Les auteurs soulignent que d’autres services ont été rendus par leur installation, comme le recyclage des déchets organiques (des restes de végétaux issus de l’entretien des espaces verts ont servi de substrat pour les plantations) et la prévention des inondations, les bacs ayant permis de retenir une partie de l’eau lors de fortes précipitations.

Un autre projet, mené à la Haute Ecole du paysage, d’ingénierie et d’architecture de Genève (HEPIA), a porté sur le «Bio Di Potager» installé sur le toit du bâtiment de l’école situé en centre-ville.

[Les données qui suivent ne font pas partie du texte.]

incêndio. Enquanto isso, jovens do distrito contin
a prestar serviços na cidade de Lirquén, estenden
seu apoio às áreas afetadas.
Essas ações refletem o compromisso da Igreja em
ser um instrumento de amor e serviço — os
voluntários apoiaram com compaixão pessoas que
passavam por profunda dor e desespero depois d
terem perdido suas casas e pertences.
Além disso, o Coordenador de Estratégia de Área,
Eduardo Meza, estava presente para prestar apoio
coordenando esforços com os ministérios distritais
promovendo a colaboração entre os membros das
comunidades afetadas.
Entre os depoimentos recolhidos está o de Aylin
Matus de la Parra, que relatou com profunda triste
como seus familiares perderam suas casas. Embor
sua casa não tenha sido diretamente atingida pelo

Légumes et petits fruits bios y sont cultivés dans des sacs. Les résultats obtenus montrent que ce type d’emplacement est propice à la culture de fraisiers, en particulier de variétés anciennes, et que les fruits obtenus ne présentent pas des quantités préoccupantes de métaux lourds, comme on pourrait le craindre à cause du trafic routier.

Amélioration du lien social

Même si ces résultats sont encourageants, les jardins sur les toits et autres potagers urbains n’ont pas vocation à rendre les villes autosuffisantes. «Dans certains contextes, l’agriculture urbaine peut avoir une perspective avant tout nourricière, comme dans la ville américaine de Détroit où de nombreuses friches sont apparues suite au départ d’une partie de la population. Mais le plus souvent, les objectifs poursuivis sont multiples, allant de la production alimentaire à la promotion de la nature en ville en passant par l’amélioration du lien social», estime Gaétan Morel, chargé de projet dans le cadre du programme «Nourrir la ville» à Genève.

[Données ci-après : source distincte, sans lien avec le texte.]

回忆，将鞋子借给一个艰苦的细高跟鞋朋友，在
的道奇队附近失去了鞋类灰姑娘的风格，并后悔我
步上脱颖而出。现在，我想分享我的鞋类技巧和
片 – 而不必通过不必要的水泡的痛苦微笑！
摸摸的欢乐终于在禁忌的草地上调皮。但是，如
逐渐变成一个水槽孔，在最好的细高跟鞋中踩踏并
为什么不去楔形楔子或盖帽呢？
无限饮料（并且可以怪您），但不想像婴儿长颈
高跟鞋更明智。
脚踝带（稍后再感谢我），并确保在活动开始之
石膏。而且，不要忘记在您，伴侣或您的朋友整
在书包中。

«L’agriculture urbaine répond à la demande sociale d’une alimentation locale, produite dans des conditions transparentes et si possible bios, détaille Natacha Litzistorf, municipale Verte du Logement, de l’Environnement et de l’Architecture à Lausanne. Mais elle contribue aussi à la qualité des micro-paysages urbains, et permet de lutter contre les îlots de chaleur qui se forment dans nos villes pendant l’été.»

A l’étranger, des villes telles que New York ou Paris se sont faites les championnes de l’agriculture urbaine. En Suisse aussi, la plupart des grandes villes ont désormais des projets en ce sens. Lausanne s’est montrée pionnière en développant dès 1996 des «plantages», soit des potagers urbains et communautaires mis à la disposition des habitants.

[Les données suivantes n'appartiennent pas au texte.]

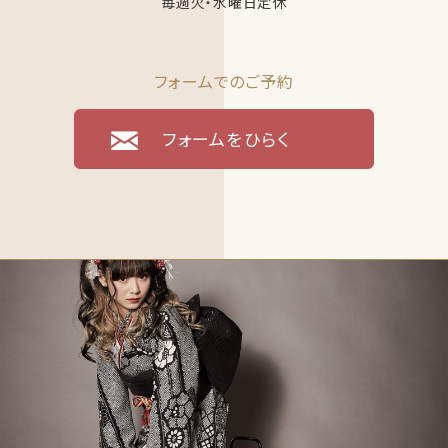
毎週火・水曜日定休
フォームでのご予約
フォームをひらく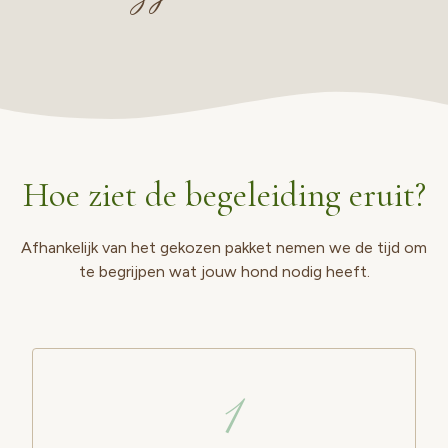
Hoe ziet de begeleiding eruit?
Afhankelijk van het gekozen pakket nemen we de tijd om
te begrijpen wat jouw hond nodig heeft.
1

La ville entend désormais aller plus loin: elle a mis sur pied un rapport-préavis, prochainement soumis au vote du Conseil communal, qui définit une stratégie globale en faveur de l’agriculture urbaine, depuis les domaines agricoles municipaux jusqu’aux initiatives citoyennes. «J’aimerais que sur chaque balcon poussent des plantes qui seront consommées par les habitants. Car produire soi-même des fruits et légumes amène à privilégier les produits locaux et de saison», dit Natacha Litzistorf.

Initiatives prometteuses

A Genève, le programme «Nourrir la ville» comporte un volet sur l’agriculture urbaine, mais entend également sensibiliser les habitants aux produits agricoles locaux et au bien-manger. «L’idée est de se questionner sur notre système alimentaire et sur la manière dont la production agricole accède à la ville», relève Gaétan Morel.

Un exemple particulièrement intéressant est celui de l’Ecoquartier des Vergers, à Meyrin, qui comprendra non seulement des parcelles cultivables destinées aux habitants, mais aussi une exploitation maraîchère professionnelle et un espace dédié à la vente de produits agricoles locaux. D’autres initiatives prometteuses voient aussi le jour hors du bassin lémanique: on peut notamment citer le projet d’agriculture urbaine de Pierre-à-Bot à Neuchâtel, où l’association Rage de Vert a pratiqué le maraîchage avant de s’étendre sur de nouveaux terrains, et de céder la place à d’autres associations qui mêlent réflexions sociales et écologiques.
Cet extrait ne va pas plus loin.